Repeat all of the data precisely.
(MATERIAL PROVIDED Opens)
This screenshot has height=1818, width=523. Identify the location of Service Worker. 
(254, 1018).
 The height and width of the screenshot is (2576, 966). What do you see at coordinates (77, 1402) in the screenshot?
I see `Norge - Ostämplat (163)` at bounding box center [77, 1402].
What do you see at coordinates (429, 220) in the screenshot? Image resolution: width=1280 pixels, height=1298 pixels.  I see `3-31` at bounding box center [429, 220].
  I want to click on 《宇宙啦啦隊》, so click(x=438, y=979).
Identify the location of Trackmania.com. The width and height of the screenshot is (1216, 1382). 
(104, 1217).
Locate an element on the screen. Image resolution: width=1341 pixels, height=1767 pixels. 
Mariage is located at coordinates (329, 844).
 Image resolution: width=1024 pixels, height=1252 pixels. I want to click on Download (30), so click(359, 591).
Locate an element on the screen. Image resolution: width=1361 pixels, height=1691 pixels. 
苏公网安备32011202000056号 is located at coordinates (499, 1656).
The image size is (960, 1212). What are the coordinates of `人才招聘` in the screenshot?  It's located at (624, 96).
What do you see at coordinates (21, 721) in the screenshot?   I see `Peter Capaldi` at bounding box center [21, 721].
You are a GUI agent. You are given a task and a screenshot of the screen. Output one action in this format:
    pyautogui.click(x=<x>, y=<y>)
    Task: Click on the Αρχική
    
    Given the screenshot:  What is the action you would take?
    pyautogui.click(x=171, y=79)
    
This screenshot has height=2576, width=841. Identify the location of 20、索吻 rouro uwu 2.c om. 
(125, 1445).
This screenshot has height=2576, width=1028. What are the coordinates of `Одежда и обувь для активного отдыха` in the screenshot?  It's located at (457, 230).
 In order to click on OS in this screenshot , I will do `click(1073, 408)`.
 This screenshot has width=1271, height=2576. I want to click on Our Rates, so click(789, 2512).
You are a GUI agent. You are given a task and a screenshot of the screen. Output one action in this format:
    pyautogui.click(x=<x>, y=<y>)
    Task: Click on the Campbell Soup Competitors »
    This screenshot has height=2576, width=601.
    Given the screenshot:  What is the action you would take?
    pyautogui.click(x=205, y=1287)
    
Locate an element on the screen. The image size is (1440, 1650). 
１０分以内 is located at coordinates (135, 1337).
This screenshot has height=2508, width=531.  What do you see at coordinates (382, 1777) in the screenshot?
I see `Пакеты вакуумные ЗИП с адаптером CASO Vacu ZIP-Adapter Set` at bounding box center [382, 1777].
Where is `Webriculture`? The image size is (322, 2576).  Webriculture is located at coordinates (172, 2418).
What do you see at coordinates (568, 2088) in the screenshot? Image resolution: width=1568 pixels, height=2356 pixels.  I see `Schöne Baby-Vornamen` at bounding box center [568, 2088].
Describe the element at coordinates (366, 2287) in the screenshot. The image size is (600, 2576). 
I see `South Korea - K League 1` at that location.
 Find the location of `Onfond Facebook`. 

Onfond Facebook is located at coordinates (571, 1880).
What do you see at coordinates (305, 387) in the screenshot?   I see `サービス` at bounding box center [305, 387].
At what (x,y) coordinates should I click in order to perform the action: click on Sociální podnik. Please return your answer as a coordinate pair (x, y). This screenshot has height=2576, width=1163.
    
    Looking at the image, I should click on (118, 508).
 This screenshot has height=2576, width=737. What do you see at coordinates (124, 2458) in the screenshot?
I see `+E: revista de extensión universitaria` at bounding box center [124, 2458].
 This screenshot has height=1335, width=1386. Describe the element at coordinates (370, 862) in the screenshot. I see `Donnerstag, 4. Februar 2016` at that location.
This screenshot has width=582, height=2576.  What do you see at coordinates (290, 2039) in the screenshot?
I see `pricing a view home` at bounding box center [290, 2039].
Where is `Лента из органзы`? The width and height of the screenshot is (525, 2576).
(MATERIAL PROVIDED Closes)
• _RESULT BELOW_
This screenshot has height=1818, width=523. Identify the location of Service Worker. 
(254, 1018).
 The height and width of the screenshot is (2576, 966). What do you see at coordinates (77, 1402) in the screenshot?
I see `Norge - Ostämplat (163)` at bounding box center [77, 1402].
What do you see at coordinates (429, 220) in the screenshot? Image resolution: width=1280 pixels, height=1298 pixels.  I see `3-31` at bounding box center [429, 220].
  I want to click on 《宇宙啦啦隊》, so click(x=438, y=979).
Identify the location of Trackmania.com. The width and height of the screenshot is (1216, 1382). 
(104, 1217).
Locate an element on the screen. Image resolution: width=1341 pixels, height=1767 pixels. 
Mariage is located at coordinates (329, 844).
 Image resolution: width=1024 pixels, height=1252 pixels. I want to click on Download (30), so click(359, 591).
Locate an element on the screen. Image resolution: width=1361 pixels, height=1691 pixels. 
苏公网安备32011202000056号 is located at coordinates (499, 1656).
The image size is (960, 1212). What are the coordinates of `人才招聘` in the screenshot?  It's located at (624, 96).
What do you see at coordinates (21, 721) in the screenshot?   I see `Peter Capaldi` at bounding box center [21, 721].
You are a GUI agent. You are given a task and a screenshot of the screen. Output one action in this format:
    pyautogui.click(x=<x>, y=<y>)
    Task: Click on the Αρχική
    
    Given the screenshot:  What is the action you would take?
    pyautogui.click(x=171, y=79)
    
This screenshot has height=2576, width=841. Identify the location of 20、索吻 rouro uwu 2.c om. 
(125, 1445).
This screenshot has height=2576, width=1028. What are the coordinates of `Одежда и обувь для активного отдыха` in the screenshot?  It's located at (457, 230).
 In order to click on OS in this screenshot , I will do `click(1073, 408)`.
 This screenshot has width=1271, height=2576. I want to click on Our Rates, so click(789, 2512).
You are a GUI agent. You are given a task and a screenshot of the screen. Output one action in this format:
    pyautogui.click(x=<x>, y=<y>)
    Task: Click on the Campbell Soup Competitors »
    This screenshot has height=2576, width=601.
    Given the screenshot:  What is the action you would take?
    pyautogui.click(x=205, y=1287)
    
Locate an element on the screen. The image size is (1440, 1650). 
１０分以内 is located at coordinates (135, 1337).
This screenshot has height=2508, width=531.  What do you see at coordinates (382, 1777) in the screenshot?
I see `Пакеты вакуумные ЗИП с адаптером CASO Vacu ZIP-Adapter Set` at bounding box center [382, 1777].
Where is `Webriculture`? The image size is (322, 2576).  Webriculture is located at coordinates (172, 2418).
What do you see at coordinates (568, 2088) in the screenshot? Image resolution: width=1568 pixels, height=2356 pixels.  I see `Schöne Baby-Vornamen` at bounding box center [568, 2088].
Describe the element at coordinates (366, 2287) in the screenshot. The image size is (600, 2576). 
I see `South Korea - K League 1` at that location.
 Find the location of `Onfond Facebook`. 

Onfond Facebook is located at coordinates (571, 1880).
What do you see at coordinates (305, 387) in the screenshot?   I see `サービス` at bounding box center [305, 387].
At what (x,y) coordinates should I click in order to perform the action: click on Sociální podnik. Please return your answer as a coordinate pair (x, y). This screenshot has height=2576, width=1163.
    
    Looking at the image, I should click on (118, 508).
 This screenshot has height=2576, width=737. What do you see at coordinates (124, 2458) in the screenshot?
I see `+E: revista de extensión universitaria` at bounding box center [124, 2458].
 This screenshot has height=1335, width=1386. Describe the element at coordinates (370, 862) in the screenshot. I see `Donnerstag, 4. Februar 2016` at that location.
This screenshot has width=582, height=2576.  What do you see at coordinates (290, 2039) in the screenshot?
I see `pricing a view home` at bounding box center [290, 2039].
Where is `Лента из органзы`? The width and height of the screenshot is (525, 2576).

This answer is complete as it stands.